(Beginning of GIVEN DATA)

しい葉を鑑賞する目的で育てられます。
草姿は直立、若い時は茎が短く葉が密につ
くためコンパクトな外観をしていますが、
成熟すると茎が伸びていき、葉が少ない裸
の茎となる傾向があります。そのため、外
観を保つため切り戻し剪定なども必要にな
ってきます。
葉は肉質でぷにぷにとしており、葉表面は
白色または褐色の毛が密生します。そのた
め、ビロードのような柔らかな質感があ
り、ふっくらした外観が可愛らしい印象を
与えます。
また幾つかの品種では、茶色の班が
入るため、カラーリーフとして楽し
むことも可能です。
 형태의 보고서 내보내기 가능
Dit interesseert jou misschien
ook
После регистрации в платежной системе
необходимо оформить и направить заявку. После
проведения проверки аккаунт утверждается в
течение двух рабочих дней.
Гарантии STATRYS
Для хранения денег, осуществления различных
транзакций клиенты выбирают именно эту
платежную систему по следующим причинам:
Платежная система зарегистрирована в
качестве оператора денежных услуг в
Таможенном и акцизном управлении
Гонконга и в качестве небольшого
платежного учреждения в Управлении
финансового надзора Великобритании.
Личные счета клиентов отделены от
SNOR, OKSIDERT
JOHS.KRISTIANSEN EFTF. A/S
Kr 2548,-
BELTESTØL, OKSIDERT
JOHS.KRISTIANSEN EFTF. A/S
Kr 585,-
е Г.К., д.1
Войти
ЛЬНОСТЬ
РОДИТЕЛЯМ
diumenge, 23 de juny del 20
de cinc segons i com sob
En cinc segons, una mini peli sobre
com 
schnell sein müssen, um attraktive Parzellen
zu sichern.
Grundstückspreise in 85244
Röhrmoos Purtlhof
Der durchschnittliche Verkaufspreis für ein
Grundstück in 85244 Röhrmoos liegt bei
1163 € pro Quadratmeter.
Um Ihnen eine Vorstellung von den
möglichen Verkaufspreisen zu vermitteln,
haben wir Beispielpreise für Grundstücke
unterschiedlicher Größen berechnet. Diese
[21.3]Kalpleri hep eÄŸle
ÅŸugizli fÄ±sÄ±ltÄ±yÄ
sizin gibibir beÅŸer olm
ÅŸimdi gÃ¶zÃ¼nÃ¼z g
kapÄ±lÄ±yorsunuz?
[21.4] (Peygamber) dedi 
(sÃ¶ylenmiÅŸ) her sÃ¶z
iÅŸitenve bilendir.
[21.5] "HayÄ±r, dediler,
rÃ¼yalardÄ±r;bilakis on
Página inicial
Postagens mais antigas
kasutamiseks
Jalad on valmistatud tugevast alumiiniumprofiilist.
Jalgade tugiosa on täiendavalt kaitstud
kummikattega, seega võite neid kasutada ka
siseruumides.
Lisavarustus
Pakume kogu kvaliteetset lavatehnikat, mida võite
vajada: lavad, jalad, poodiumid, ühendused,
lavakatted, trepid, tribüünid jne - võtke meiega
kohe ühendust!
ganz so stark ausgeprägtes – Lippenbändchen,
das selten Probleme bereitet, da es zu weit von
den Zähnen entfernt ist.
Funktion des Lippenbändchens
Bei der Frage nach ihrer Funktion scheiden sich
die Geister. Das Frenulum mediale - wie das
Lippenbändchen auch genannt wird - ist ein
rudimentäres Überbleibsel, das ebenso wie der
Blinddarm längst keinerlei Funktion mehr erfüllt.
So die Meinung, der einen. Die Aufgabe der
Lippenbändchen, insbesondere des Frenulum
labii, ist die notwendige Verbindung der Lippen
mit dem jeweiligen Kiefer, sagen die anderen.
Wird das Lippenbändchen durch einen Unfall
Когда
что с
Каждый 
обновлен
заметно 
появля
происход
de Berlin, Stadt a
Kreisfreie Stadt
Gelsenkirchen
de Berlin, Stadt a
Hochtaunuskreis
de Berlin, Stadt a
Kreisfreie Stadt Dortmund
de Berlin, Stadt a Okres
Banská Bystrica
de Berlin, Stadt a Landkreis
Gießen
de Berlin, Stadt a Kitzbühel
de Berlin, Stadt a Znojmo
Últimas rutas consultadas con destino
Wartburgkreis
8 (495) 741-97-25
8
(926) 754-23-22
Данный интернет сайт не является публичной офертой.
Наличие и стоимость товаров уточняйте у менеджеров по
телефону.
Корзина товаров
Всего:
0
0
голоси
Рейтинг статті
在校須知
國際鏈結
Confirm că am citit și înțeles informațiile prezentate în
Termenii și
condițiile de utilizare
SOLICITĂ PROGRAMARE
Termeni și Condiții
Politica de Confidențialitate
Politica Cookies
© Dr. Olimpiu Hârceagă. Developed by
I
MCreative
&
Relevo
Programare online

(End of GIVEN DATA)

Please output exactly the lines between the one holding "Таможенном и акцизном управлении" and the one holding "möglichen Verkaufspreisen zu" in the records above, inclusive, and nothing more.

### [RESPONSE FOR THIS EXERCISE]
Таможенном и акцизном управлении
Гонконга и в качестве небольшого
платежного учреждения в Управлении
финансового надзора Великобритании.
Личные счета клиентов отделены от
SNOR, OKSIDERT
JOHS.KRISTIANSEN EFTF. A/S
Kr 2548,-
BELTESTØL, OKSIDERT
JOHS.KRISTIANSEN EFTF. A/S
Kr 585,-
е Г.К., д.1
Войти
ЛЬНОСТЬ
РОДИТЕЛЯМ
diumenge, 23 de juny del 20
de cinc segons i com sob
En cinc segons, una mini peli sobre
com 
schnell sein müssen, um attraktive Parzellen
zu sichern.
Grundstückspreise in 85244
Röhrmoos Purtlhof
Der durchschnittliche Verkaufspreis für ein
Grundstück in 85244 Röhrmoos liegt bei
1163 € pro Quadratmeter.
Um Ihnen eine Vorstellung von den
möglichen Verkaufspreisen zu vermitteln,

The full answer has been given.